I love this game.

Love that it's so abstract and beautiful and meditative.

Love how it plays with fractal scale. Am I a planet or a unicelled organism?

Love that this basic game idea could have been written at any point since Spacewar (1961), and could be said to be recycling ideas from everything from that to Pac Man ... but instead seems entirely new, pure, and fresh.

Love that I can be playing it and it makes me think about things right out of a Greg Egan novel. Like about how it's most efficient for conciousness to be slow and not care about the passage of time. So you don't have to waste much mass on delta-v. Until carnivorous life enters the picture. Then you have to be bold, and fast.

Love that it has a linux port.

Love that it's hard.

A screenshot can't do it justice -- the video on its site gives a better idea.

games in open source

Dear all,

First of all i am strong Debian adept and like all the open source software world has to offer.

That being said i still bought the game.

Why?

  1. I like the game for the very same reason Joey does like it. It's a jewel in the land of orginality and conceptual design.
  2. Open source doesnt mean always totally free. Good work deserves a payment.
  3. I am not a passionate gamer but now and then i cherrypick the good ones out of the huge pile of crap.
  4. Help the compagnies that stick there necks out in developing for the linux platform, they deserve it.
  5. I am hoping for a new concept for profitable use of open source in the gaming industry, something like 3 years closed after that timespan it should be donated to GPL. The timespan of the closed time is flexable, it depends on the investment made by the very same compagny to make a reasanable amount of cashback for there effords.

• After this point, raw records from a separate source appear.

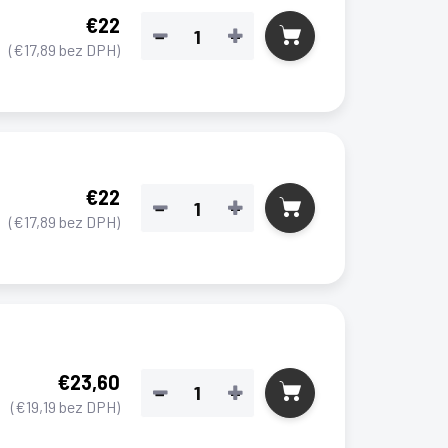
€22
−
+
(€17,89 bez DPH)
€22
−
+
(€17,89 bez DPH)
€23,60
−
+
(€19,19 bez DPH)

That way all benifit.
  6. I hate pirating games to the guts !!!

So, before you run over me like a rolling train. Consider one simple thing: live and let live.

Have a nice time with this excellent game.

dutchfish

Comment by wil
Awesome game

I am about to buy the game. The demo rocks and frankly I spend way more on games for my xbox that aren't actually as much fun to play.

non-free content on linux only helps promote linux as an OS, as at the end of the day if there are no games for it then you can never woo gamers over to the platform.

Of course, I love open source games too, but if you want to make a career out of writing games you have to ask for money for them!

Comment by anton
Osmos demo
I played the Osmos demo and I can actually take my Workrave-mandated typing breaks without dying. So my carpal tunnels say I should spend the $10.